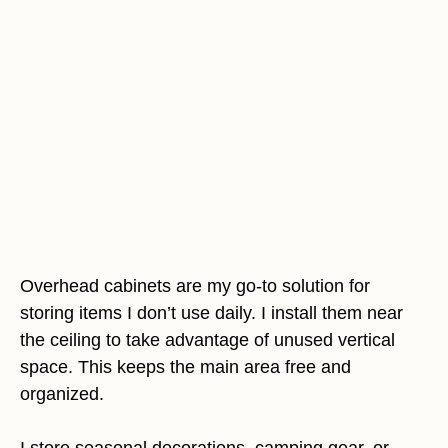
Overhead cabinets are my go-to solution for
storing items I don’t use daily. I install them near
the ceiling to take advantage of unused vertical
space. This keeps the main area free and
organized.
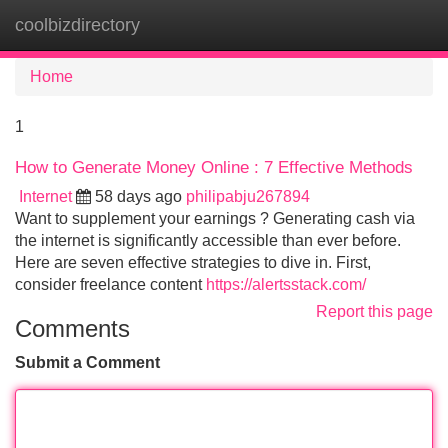
coolbizdirectory
Tog
navi
Home
1
How to Generate Money Online : 7 Effective Methods
Internet
58 days ago
philipabju267894
Want to supplement your earnings ? Generating cash via
the internet is significantly accessible than ever before.
Here are seven effective strategies to dive in. First,
consider freelance content
https://alertsstack.com/
Report this page
Comments
Submit a Comment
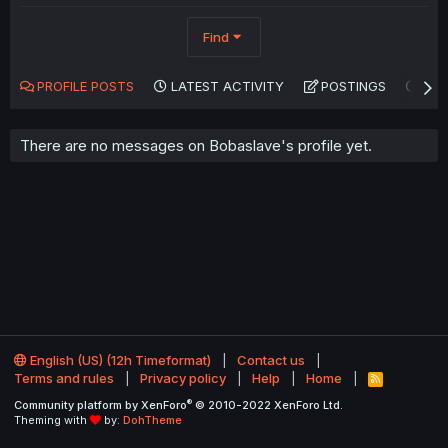
Find
PROFILE POSTS
LATEST ACTIVITY
POSTINGS
AB
There are no messages on Bobaslave's profile yet.
English (US) (12h Timeformat)
Contact us
Terms and rules
Privacy policy
Help
Home
R
S
®
Community platform by XenForo
© 2010-2022 XenForo Ltd.
S
Theming with
by:
DohTheme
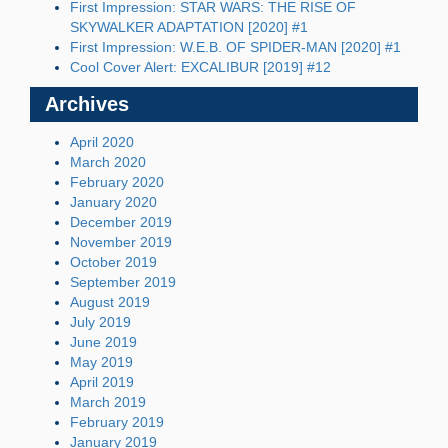
First Impression: STAR WARS: THE RISE OF
SKYWALKER ADAPTATION [2020] #1
First Impression: W.E.B. OF SPIDER-MAN [2020] #1
Cool Cover Alert: EXCALIBUR [2019] #12
Archives
April 2020
March 2020
February 2020
January 2020
December 2019
November 2019
October 2019
September 2019
August 2019
July 2019
June 2019
May 2019
April 2019
March 2019
February 2019
January 2019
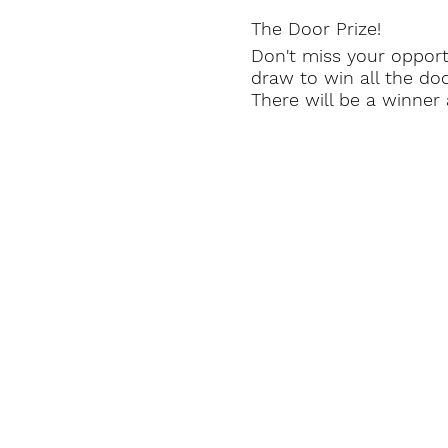
The Door Prize!
Don't miss your opportu
draw to win all the d
There will be a winne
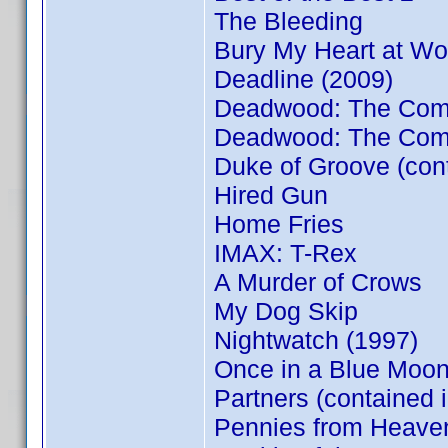
The Bleeding
Bury My Heart at W
Deadline (2009)
Deadwood: The Compl
Deadwood: The Comp
Duke of Groove (con
Hired Gun
Home Fries
IMAX: T-Rex
A Murder of Crows
My Dog Skip
Nightwatch (1997)
Once in a Blue Moon
Partners (contained 
Pennies from Heave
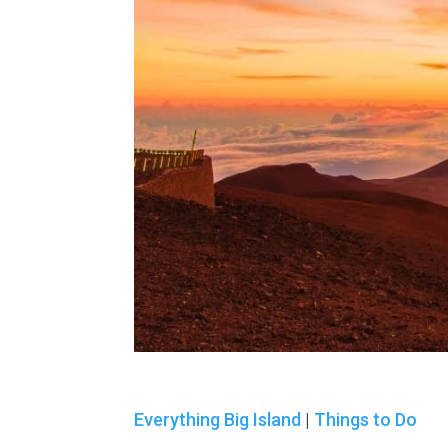
Everything Big Island
|
Things to Do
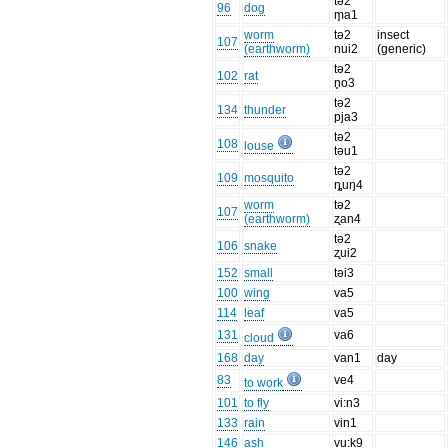
tə2
96
dog
m̥a1
worm
tə2
insect
107
(earthworm)
nui2
(generic)
tə2
102
rat
n̥o3
tə2
134
thunder
pja3
tə2
108
louse
təu1
tə2
109
mosquito
ȵuŋ4
worm
tə2
107
(earthworm)
ʐan4
tə2
106
snake
ʐui2
152
small
təi3
100
wing
va5
114
leaf
va5
131
va6
cloud
168
day
van1
day
83
ve4
to work
101
to fly
vi:n3
133
rain
vin1
146
ash
vu:k9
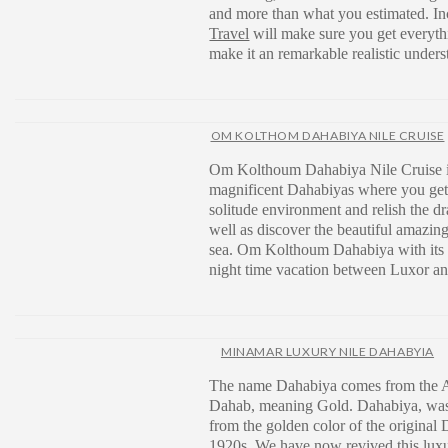
and more than what you estimated. Inc
Travel
will make sure you get everythin
make it an remarkable realistic unders
OM KOLTHOM DAHABIYA NILE CRUISE
Om Kolthoum Dahabiya Nile Cruise i
magnificent Dahabiyas where you get
solitude environment and relish the d
well as discover the beautiful amazing
sea. Om Kolthoum Dahabiya with its 8
night time vacation between Luxor a
MINAMAR LUXURY NILE DAHABYIA
The name Dahabiya comes from the 
Dahab, meaning Gold. Dahabiya, was
from the golden color of the original 
1920s. We have now revived this luxu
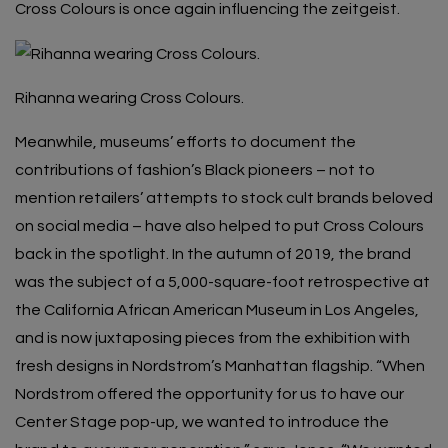
Cross Colours is once again influencing the zeitgeist.
Rihanna wearing Cross Colours.
Meanwhile, museums’ efforts to document the
contributions of fashion’s Black pioneers – not to
mention retailers’ attempts to stock cult brands beloved
on social media – have also helped to put Cross Colours
back in the spotlight. In the autumn of 2019, the brand
was the subject of a 5,000-square-foot retrospective at
the California African American Museum in Los Angeles,
and is now juxtaposing pieces from the exhibition with
fresh designs in Nordstrom’s Manhattan flagship. “When
Nordstrom offered the opportunity for us to have
our
Center Stage pop-up
, we wanted to introduce the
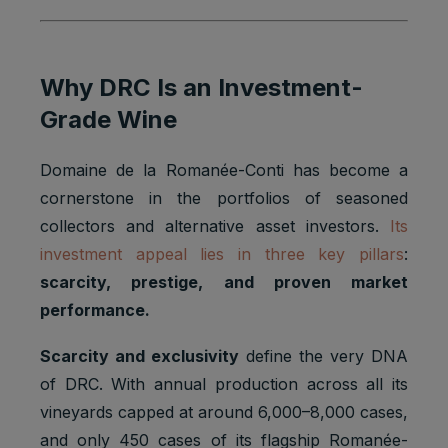
Why DRC Is an Investment-
Grade Wine
Domaine de la Romanée-Conti has become a
cornerstone in the portfolios of seasoned
collectors and alternative asset investors.
Its
investment appeal lies in three key pillars
:
scarcity, prestige, and proven market
performance.
Scarcity and exclusivity
define the very DNA
of DRC. With annual production across all its
vineyards capped at around 6,000–8,000 cases,
and only 450 cases of its flagship Romanée-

What you are asked to do :: Show all lines from the data above in which the word "First" appears.

Solution to this exercise ::
Here are seven effective strategies to dive in. First,
First Impression: STAR WARS: THE RISE OF
First Impression: W.E.B. OF SPIDER-MAN [2020] #1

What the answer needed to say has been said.